··· Material provided

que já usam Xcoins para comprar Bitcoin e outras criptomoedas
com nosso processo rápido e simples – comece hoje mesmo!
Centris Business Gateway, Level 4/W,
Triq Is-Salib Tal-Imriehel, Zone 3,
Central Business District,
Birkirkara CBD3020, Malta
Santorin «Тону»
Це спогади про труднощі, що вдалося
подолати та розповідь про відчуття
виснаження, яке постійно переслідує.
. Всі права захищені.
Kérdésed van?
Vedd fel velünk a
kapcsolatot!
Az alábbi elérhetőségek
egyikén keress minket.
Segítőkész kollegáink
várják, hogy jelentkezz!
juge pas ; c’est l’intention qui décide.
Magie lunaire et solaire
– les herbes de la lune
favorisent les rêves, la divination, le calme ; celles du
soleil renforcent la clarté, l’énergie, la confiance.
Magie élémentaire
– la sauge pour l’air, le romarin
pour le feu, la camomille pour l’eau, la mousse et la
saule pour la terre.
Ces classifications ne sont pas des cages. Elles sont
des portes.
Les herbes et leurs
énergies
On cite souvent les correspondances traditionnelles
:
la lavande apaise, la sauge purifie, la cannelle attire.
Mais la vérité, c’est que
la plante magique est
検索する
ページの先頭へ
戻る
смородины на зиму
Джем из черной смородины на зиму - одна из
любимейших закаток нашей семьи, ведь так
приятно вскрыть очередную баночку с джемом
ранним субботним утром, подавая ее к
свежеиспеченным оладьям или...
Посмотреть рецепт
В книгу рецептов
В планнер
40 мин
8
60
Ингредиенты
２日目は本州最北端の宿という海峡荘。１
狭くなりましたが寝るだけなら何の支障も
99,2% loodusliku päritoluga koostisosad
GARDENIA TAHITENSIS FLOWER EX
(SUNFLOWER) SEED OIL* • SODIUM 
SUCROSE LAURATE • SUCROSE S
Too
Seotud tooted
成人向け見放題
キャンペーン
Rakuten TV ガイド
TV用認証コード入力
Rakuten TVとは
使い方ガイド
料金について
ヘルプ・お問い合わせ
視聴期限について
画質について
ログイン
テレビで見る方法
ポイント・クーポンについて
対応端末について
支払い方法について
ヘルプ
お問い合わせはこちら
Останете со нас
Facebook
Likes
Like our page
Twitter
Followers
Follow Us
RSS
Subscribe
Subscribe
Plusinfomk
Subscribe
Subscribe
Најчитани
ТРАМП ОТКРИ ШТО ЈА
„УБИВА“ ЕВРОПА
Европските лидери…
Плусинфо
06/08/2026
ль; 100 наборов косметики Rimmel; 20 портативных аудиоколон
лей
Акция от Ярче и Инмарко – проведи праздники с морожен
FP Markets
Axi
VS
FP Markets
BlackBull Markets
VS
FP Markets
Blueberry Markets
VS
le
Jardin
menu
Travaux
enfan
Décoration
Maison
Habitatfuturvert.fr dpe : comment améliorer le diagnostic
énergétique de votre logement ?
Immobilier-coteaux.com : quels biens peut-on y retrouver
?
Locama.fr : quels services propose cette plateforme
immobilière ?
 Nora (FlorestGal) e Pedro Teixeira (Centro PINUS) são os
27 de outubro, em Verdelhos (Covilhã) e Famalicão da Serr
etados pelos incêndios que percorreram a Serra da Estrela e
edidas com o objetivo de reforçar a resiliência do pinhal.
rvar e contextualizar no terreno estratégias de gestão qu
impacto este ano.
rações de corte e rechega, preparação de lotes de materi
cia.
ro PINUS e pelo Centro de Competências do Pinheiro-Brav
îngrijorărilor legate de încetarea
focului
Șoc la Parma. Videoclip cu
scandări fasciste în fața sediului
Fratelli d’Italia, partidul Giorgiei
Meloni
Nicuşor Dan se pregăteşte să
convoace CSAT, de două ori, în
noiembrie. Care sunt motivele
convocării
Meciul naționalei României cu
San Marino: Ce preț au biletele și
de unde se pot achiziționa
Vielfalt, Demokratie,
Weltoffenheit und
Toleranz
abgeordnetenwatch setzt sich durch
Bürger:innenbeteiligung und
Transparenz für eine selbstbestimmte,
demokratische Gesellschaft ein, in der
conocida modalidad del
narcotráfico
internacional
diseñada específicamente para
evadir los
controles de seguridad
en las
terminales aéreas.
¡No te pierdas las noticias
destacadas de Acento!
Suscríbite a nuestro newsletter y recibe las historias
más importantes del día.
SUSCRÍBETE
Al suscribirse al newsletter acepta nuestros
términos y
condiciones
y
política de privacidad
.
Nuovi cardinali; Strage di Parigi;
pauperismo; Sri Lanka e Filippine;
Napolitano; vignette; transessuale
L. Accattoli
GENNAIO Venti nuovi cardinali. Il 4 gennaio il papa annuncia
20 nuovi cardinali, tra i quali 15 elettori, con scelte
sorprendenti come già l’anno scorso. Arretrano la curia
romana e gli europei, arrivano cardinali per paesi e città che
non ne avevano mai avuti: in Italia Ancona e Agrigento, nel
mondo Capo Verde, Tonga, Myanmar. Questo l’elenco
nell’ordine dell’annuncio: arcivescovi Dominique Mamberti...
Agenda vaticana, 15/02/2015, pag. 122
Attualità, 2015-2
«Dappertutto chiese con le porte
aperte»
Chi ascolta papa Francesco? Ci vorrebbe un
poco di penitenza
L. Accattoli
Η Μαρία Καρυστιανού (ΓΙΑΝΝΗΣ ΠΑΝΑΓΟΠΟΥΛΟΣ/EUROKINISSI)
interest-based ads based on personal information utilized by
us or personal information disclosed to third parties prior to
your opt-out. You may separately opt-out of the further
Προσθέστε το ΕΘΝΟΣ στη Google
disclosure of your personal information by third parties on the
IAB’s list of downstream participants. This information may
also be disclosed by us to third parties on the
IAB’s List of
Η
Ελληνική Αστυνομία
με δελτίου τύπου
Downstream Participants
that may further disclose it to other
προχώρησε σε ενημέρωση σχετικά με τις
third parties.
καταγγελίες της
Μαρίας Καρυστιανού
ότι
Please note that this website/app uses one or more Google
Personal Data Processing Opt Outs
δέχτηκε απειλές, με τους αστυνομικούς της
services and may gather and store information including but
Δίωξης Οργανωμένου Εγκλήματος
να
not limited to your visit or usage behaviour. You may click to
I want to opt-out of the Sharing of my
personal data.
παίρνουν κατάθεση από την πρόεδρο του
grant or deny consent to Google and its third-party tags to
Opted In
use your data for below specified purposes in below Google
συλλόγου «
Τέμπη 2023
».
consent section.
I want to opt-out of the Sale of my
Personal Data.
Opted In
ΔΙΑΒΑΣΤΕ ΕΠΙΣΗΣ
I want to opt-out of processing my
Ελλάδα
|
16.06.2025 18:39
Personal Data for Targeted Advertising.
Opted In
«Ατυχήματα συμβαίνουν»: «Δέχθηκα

······

- [What you are asked to do] Working down from the line that contains "προχώρησε σε ενημέρωση σχετικά με τις", retype each line exactly through the last line of the data, and give nothing else.

- [Final answer]
προχώρησε σε ενημέρωση σχετικά με τις
third parties.
καταγγελίες της
Μαρίας Καρυστιανού
ότι
Please note that this website/app uses one or more Google
Personal Data Processing Opt Outs
δέχτηκε απειλές, με τους αστυνομικούς της
services and may gather and store information including but
Δίωξης Οργανωμένου Εγκλήματος
να
not limited to your visit or usage behaviour. You may click to
I want to opt-out of the Sharing of my
personal data.
παίρνουν κατάθεση από την πρόεδρο του
grant or deny consent to Google and its third-party tags to
Opted In
use your data for below specified purposes in below Google
συλλόγου «
Τέμπη 2023
».
consent section.
I want to opt-out of the Sale of my
Personal Data.
Opted In
ΔΙΑΒΑΣΤΕ ΕΠΙΣΗΣ
I want to opt-out of processing my
Ελλάδα
|
16.06.2025 18:39
Personal Data for Targeted Advertising.
Opted In
«Ατυχήματα συμβαίνουν»: «Δέχθηκα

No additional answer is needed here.